New initiative aims to enhance community safety and empower workers to act, says Minister Vicki Ward. Victoria's hospitality workers will soon receive mandatory training to help them identify and respond to family violence risks. This groundbreaking initiative, led by Minister for the Prevention of Family Violence Vicki Ward, aims to create safer communities and ensure women can move freely without fear.

Melbourne, Victoria

Spark of Change

The idea stemmed from discussions ignited by a speech given by Deborah de Rossi, CEO of You Matter, a Melbourne-based family violence charity. These conversations highlighted a critical issue for hospitality workers: witnessing signs of violence without knowing how to respond.

Minister Ward explained, "This training is about shifting our collective mindset to foster safer environments for everyone. Success will be when women feel secure enough to walk to their cars without gripping their keys in fear."

Training Integration

The new training will be integrated into the Responsible Service of Alcohol (RSA) course, essential for anyone serving alcohol in Victoria. It will cover recognising signs of sexual assault, harassment, and family violence, and outline appropriate responses, including when to contact police. The training will be required for new RSA certifications and during triennial refresher courses.

De Rossi recounted how hospitality workers often see the aftermath of violence in hotel rooms. "It's heartbreaking for them to witness signs of distress and not know what to do," she said.

Support and Implementation

De Rossi welcomed the government's initiative, emphasising the importance of awareness and education. "This training represents a crucial step in creating change, though there’s still a long way to go," she noted. You Matter has already collaborated with hotels and real estate agents to provide high-quality furniture for women setting up new homes.

Broader Reforms

This training is part of a $100 million government plan to combat violence against women. Key aspects of the plan include setting a minimum length for family violence intervention orders and giving police more power to extend safety notices. Although some measures have faced criticism, particularly concerning misidentification of victims, Ward assured that all changes would be made in consultation with experts.

"Bias, whether conscious or unconscious, is a significant issue, especially for First Nations women," Ward said. "We must address this to ensure our reforms protect the right individuals."

Long-Term Vision

Ward's role involves leading cultural change efforts among young people, focusing on issues like consent, gender, and violence. This includes appointing MP Tim Richardson as parliamentary secretary for men’s behaviour change, emphasising positive male role models.

While acknowledging that cultural shifts may take decades, Ward remains optimistic. "We've made significant progress. For example, recent swift actions against inappropriate behaviour among students show we no longer dismiss such conduct as harmless."

Potential National Impact

If other Australian states follow Victoria's lead and implement similar training programs, several outcomes could be expected:

1. Increased Awareness and Responsiveness: Hospitality workers across the country would be better equipped to recognise and respond to signs of family violence, potentially preventing further harm.

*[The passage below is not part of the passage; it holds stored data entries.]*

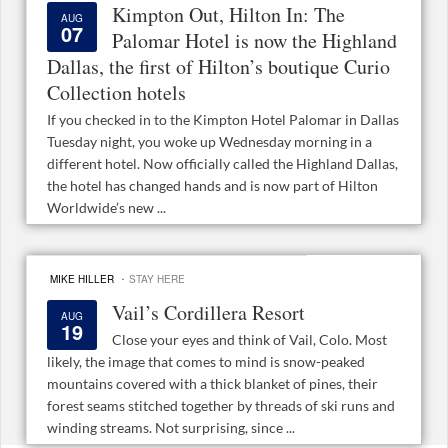
Kimpton Out, Hilton In: The
AUG
07
Palomar Hotel is now the Highland
Dallas, the first of Hilton’s boutique Curio
Collection hotels
If you checked in to the Kimpton Hotel Palomar in Dallas
Tuesday night, you woke up Wednesday morning in a
different hotel. Now officially called the Highland Dallas,
the hotel has changed hands and is now part of Hilton
Worldwide’s new ...
·
MIKE HILLER
STAY HERE
Vail’s Cordillera Resort
AUG
19
Close your eyes and think of Vail, Colo. Most
likely, the image that comes to mind is snow-peaked
mountains covered with a thick blanket of pines, their
forest seams stitched together by threads of ski runs and
winding streams. Not surprising, since ...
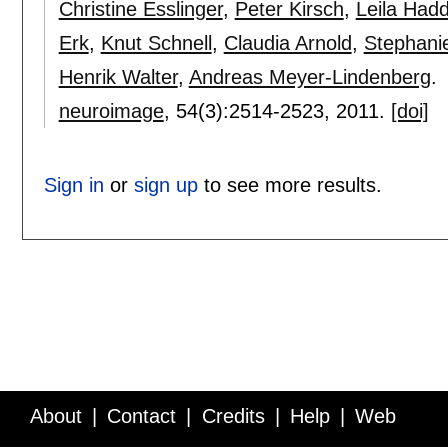
Christine Esslinger
,
Peter Kirsch
,
Leila Had
Erk
,
Knut Schnell
,
Claudia Arnold
,
Stephanie
Henrik Walter
,
Andreas Meyer-Lindenberg
.
neuroimage
, 54(3):
2514-2523
,
2011.
[doi]
Sign in
or
sign up
to see more results.
About
Contact
Credits
Help
Web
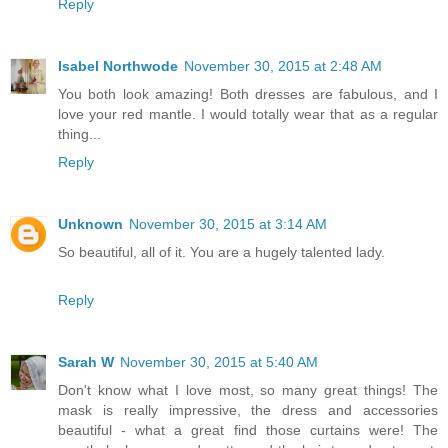
Reply
Isabel Northwode
November 30, 2015 at 2:48 AM
You both look amazing! Both dresses are fabulous, and I
love your red mantle. I would totally wear that as a regular
thing...
Reply
Unknown
November 30, 2015 at 3:14 AM
So beautiful, all of it. You are a hugely talented lady.
Reply
Sarah W
November 30, 2015 at 5:40 AM
Don't know what I love most, so many great things! The
mask is really impressive, the dress and accessories
beautiful - what a great find those curtains were! The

2. Unified Standards: A nationwide approach could lead to standardised training across states, ensuring consistency in how family violence is identified and addressed in the hospitality sector.

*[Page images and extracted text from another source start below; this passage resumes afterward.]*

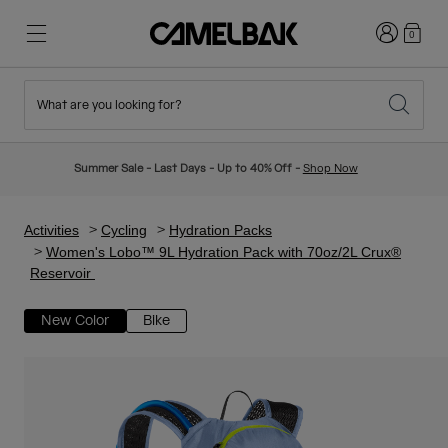
Login
0
What are you looking for?
Cycling
Stories
New & Featured
New Arrivals
Summer Sale - Last Days - Up to 40% Off -
Shop Now
Best Sellers
Running
About Us
Kids Collection
Activities
Cycling
Hydration Packs
Women's Lobo™ 9L Hydration Pack with 70oz/2L Crux®
Reservoir
Hiking
Ditch Disposable
Hydration Packs
New Color
Bike
Hydration Vests
Ski & Snowboard
Our Mission
Sport Bottles
Bottles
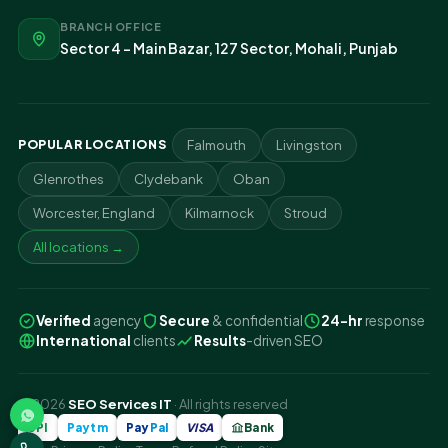
BRANCH OFFICE
Sector 4 - Main Bazar, 127 Sector, Mohali, Punjab
POPULAR LOCATIONS
Falmouth
Livingston
Glenrothes
Clydebank
Oban
Worcester, England
Kilmarnock
Stroud
All locations →
Verified
agency
Secure
& confidential
24-hr
response
International
clients
Results
-driven SEO
© 2026
SEO Services IT
· All rights reserved
UPI
Paytm
Pay
Pal
VISA
Bank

3. Community Safety: Enhanced training could contribute to overall community safety, making public spaces safer for everyone, especially women.

4. Sector-Wide Cultural Shift: The hospitality industry nationwide could experience a cultural shift towards greater responsibility and vigilance regarding family violence, fostering a safer and more supportive environment.

5. Support for Victims: Victims of family violence might feel more supported and confident in seeking help, knowing that trained individuals in public spaces can assist them.

6. Collaborative Efforts: States could collaborate and share best practices, leading to improved training programs and strategies for combating family violence.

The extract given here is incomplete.